The Comancheros are Australia’s most technologically savvy motorcycle gang, who have carved out a prominent place in the criminal underworld by controlling the importation and distribution of drugs.
The bikie gang, which was founded in April 1966 on the NSW Central Coast, are known to selectively recruit members such as military trained snipers and were the first to use encrypted phones to communicate, according to the Daily Telegraph.
Comancheros are a growing threat and are said to have moved their leadership offshore to avoid law enforcement.
The gang’s former national leader Mahmoud ‘Mick’ Hawi was gunned down outside of a Fitness First gym in south Sydney on Thursday in broad daylight.
Paramedics and police tried to save the father-of-two as the suspected gunman leapt into a getaway car, sparking fears of a resurgence in violent street gang wars.
Police are hunting two masked assassins caught on CCTV after the shooting after the suspected getaway car – a luxury silver Mercedes – was set on fire and dumped on a nearby street.
Hawi has been a key figure in the criminal underworld since joining the Comancheros at the age of 18.
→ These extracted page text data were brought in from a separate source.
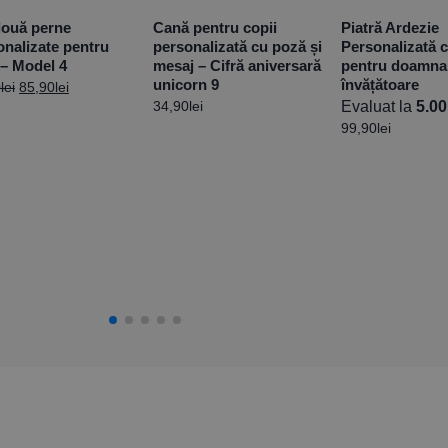
două perne
Cană pentru copii
Piatră Ardezie
onalizate pentru
personalizată cu poză și
Personalizată 
 – Model 4
mesaj – Cifră aniversară
pentru doamna
unicorn 9
învățătoare
0
lei
85,90
lei
34,90
lei
Evaluat la
5.00
99,90
lei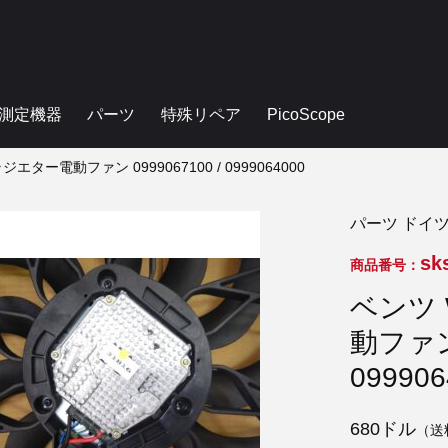
測定機器
パーツ
特殊リペア
PicoScope
ラジエター電動ファン 0999067100 / 0999064000
パーツ ドイ
sk
商品番号：
ベンツ 
動ファン 
099906
680ドル
（送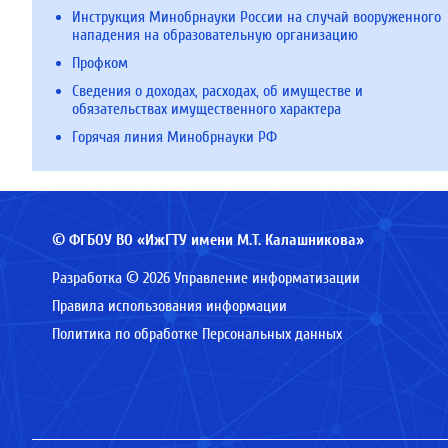
Инструкция Минобрнауки России на случай вооруженного
нападения на образовательную организацию
Профком
Сведения о доходах, расходах, об имуществе и
обязательствах имущественного характера
Горячая линия Минобрнауки РФ
© ФГБОУ ВО «ИжГТУ имени М.Т. Калашникова»
Разработка © 2026 Управление информатизации
Правила использования информации
Политика по обработке Персональных данных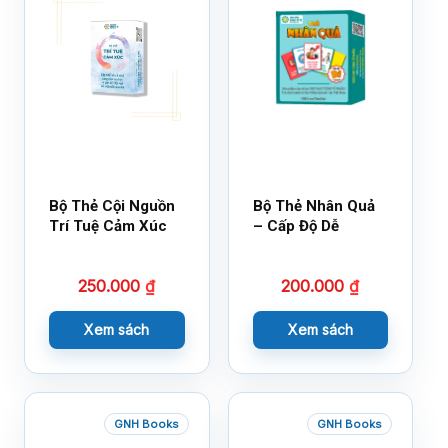
Bộ Thẻ Cội Nguồn
Bộ Thẻ Nhân Quả
Trí Tuệ Cảm Xúc
– Cấp Độ Dễ
250.000
₫
200.000
₫
Xem sách
Xem sách
GNH Books
GNH Books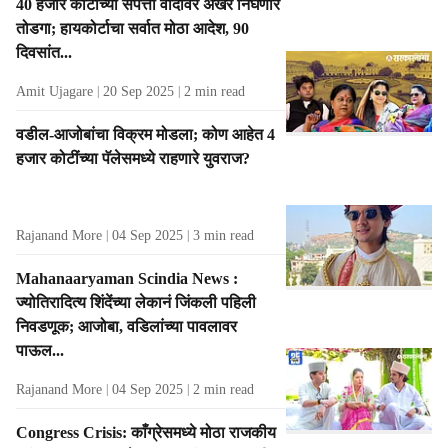
40 हजार कोटींच्या संपत्ती वादावर अखेर निघणार
तोडगा; हायकोर्टाचा सर्वात मोठा आदेश, 90
दिवसांत...
Amit Ujagare
20 Sep 2025
2
min read
वडील-आजोबांचा विक्रम मोडला; कोण आहेत 4
हजार कोटींच्या पॅलेसमध्ये राहणारे युवराज?
Rajanand More
04 Sep 2025
3
min read
Mahanaaryaman Scindia News :
ज्योतिरादित्य शिंदेंच्या लेकानं जिंकली पहिली
निवडणूक; आजोबा, वडिलांच्या पावलावर
पाऊल...
Rajanand More
04 Sep 2025
2
min read
Congress Crisis: काँग्रेसमध्ये मोठा राजकीय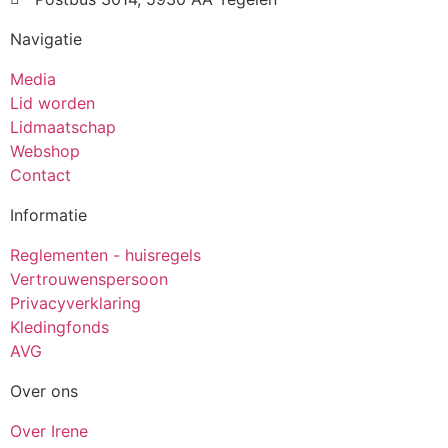
Navigatie
Media
Lid worden
Lidmaatschap
Webshop
Contact
Informatie
Reglementen - huisregels
Vertrouwenspersoon
Privacyverklaring
Kledingfonds
AVG
Over ons
Over Irene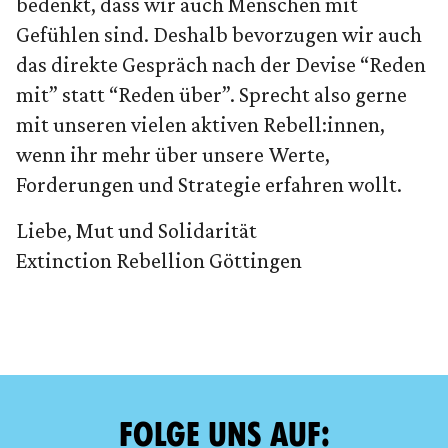
bedenkt, dass wir auch Menschen mit
Gefühlen sind. Deshalb bevorzugen wir auch
das direkte Gespräch nach der Devise “Reden
mit” statt “Reden über”. Sprecht also gerne
mit unseren vielen aktiven Rebell:innen,
wenn ihr mehr über unsere Werte,
Forderungen und Strategie erfahren wollt.
Liebe, Mut und Solidarität
Extinction Rebellion Göttingen
FOLGE UNS AUF: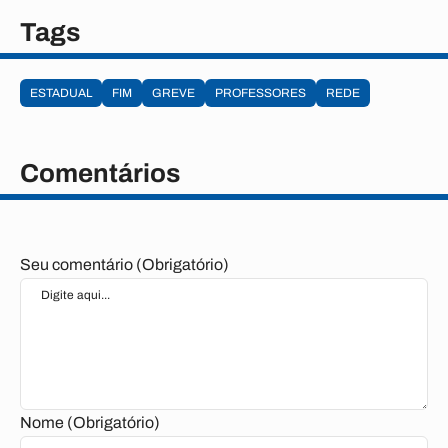
Tags
ESTADUAL
FIM
GREVE
PROFESSORES
REDE
Comentários
Seu comentário (Obrigatório)
Nome (Obrigatório)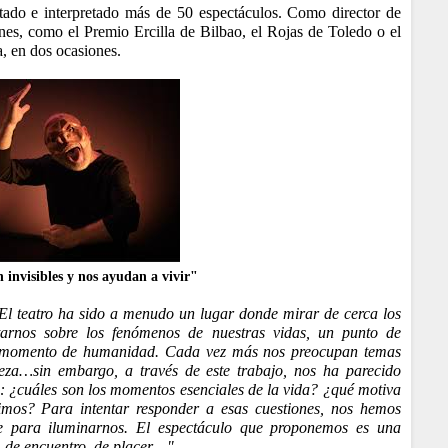
ptado e interpretado más de 50 espectáculos. Como director de
nes, como el Premio Ercilla de Bilbao, el Rojas de Toledo o el
a, en dos ocasiones.
 invisibles y nos ayudan a vivir"
El teatro ha sido a menudo un lugar donde mirar de cerca los
tarnos sobre los fenómenos de nuestras vidas, un punto de
un momento de humanidad. Cada vez más nos preocupan temas
leza…sin embargo, a través de este trabajo, nos ha parecido
: ¿cuáles son los momentos esenciales de la vida? ¿qué motiva
os? Para intentar responder a esas cuestiones, nos hemos
arte para iluminarnos. El espectáculo que proponemos es una
, de encuentro, de placer…"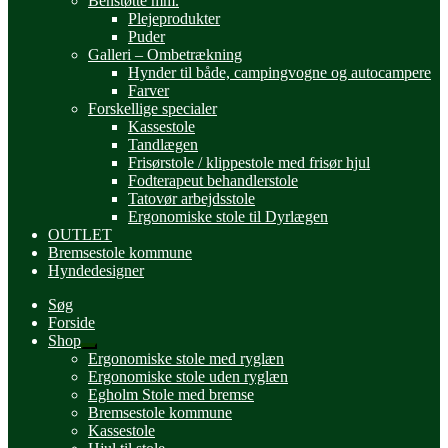
Benstøtte mm.
Plejeprodukter
Puder
Galleri – Ombetrækning
Hynder til både, campingvogne og autocampere
Farver
Forskellige specialer
Kassestole
Tandlægen
Frisørstole / klippestole med frisør hjul
Fodterapeut behandlerstole
Tatovør arbejdsstole
Ergonomiske stole til Dyrlægen
OUTLET
Bremsestole kommune
Hyndedesigner
Søg
Forside
Shop
Udfold
Ergonomiske stole med ryglæn
undermenu
Ergonomiske stole uden ryglæn
Egholm Stole med bremse
Bremsestole kommune
Kassestole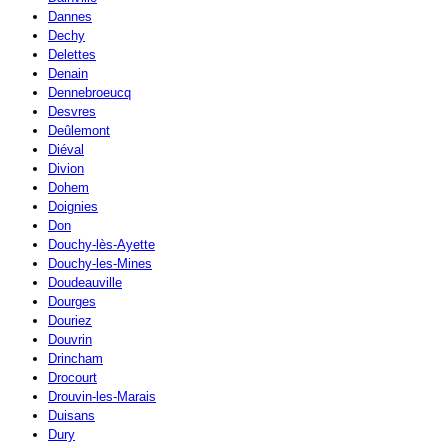
Dannes
Dechy
Delettes
Denain
Dennebroeucq
Desvres
Deûlemont
Diéval
Divion
Dohem
Doignies
Don
Douchy-lès-Ayette
Douchy-les-Mines
Doudeauville
Dourges
Douriez
Douvrin
Drincham
Drocourt
Drouvin-les-Marais
Duisans
Dury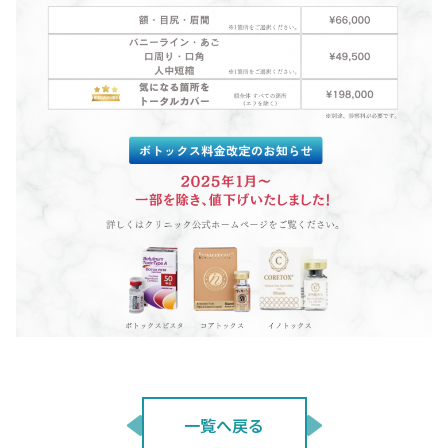
一覧へ戻る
The 37-year-old father-of-two is believed to have recently had a ‘blow up’ with rival Mark Buddle, 32, who appointed himself president of the outlaw motorcycle club after Hawi was arrested for the murder of a Hells Angels associate in 2009.
Buddle is believed by police to be living in Europe.
Buddle, 32, who fled Australia in 2010 after a security guard was fatally shot, reportedly clashed with Hawi six weeks ago, leaving tensions high between the two bikie powerbrokers.
The Comancheros made headlines in 1984 after a clash between the gang and their rivals, the Bandidos, killed seven people – including a 15-year-old innocent girl – and injured 23 others.
The ‘Milperra Massacre’ remains the world’s worst ever outbreak of bikie violence and resulted in 43 men being charged with murder.
The founder of bikie gang the Comancheros, William George ‘Jock’ Ross, has since insisted he expected ‘nothing’ would happen that day, despite leading his heavily armed men to meet their arch rivals.
‘We came to be seen, not to fight. We were armed only for defence,’ Ross told 60 Minutes in 2014.
‘[The Bandidos] attacked us, they had the choice. We didn’t have the choice. What was I meant to do, put my arms in the air and be cut to bits?’
Ross received a life sentence but served only 5 years 3 months, as his murder charge was downgraded to manslaughter and his sentence was shortened due to good behaviour.
Strike Force Raptor Detective Chief Inspector David Adney told The Daily Telegraph last year the Comancheros are unique because they control both the importation and distribution of drugs.
Gangs typically oversee one or the other, the publication said.
Friction between Comanchero members in Sydney and its Central Coast chapter has grown over the years, police officials said.
The Central Coast chapter is mostly made up of older Caucasian men, but members in the city are more likely to have Middle Eastern or Islander heritage.
‘It’s like visiting the in-laws. You don’t want to do it, but the boss says you have to,’ a Sydney member told police after being stopped on a highway heading to the Central Coast headquarters, according to the publication.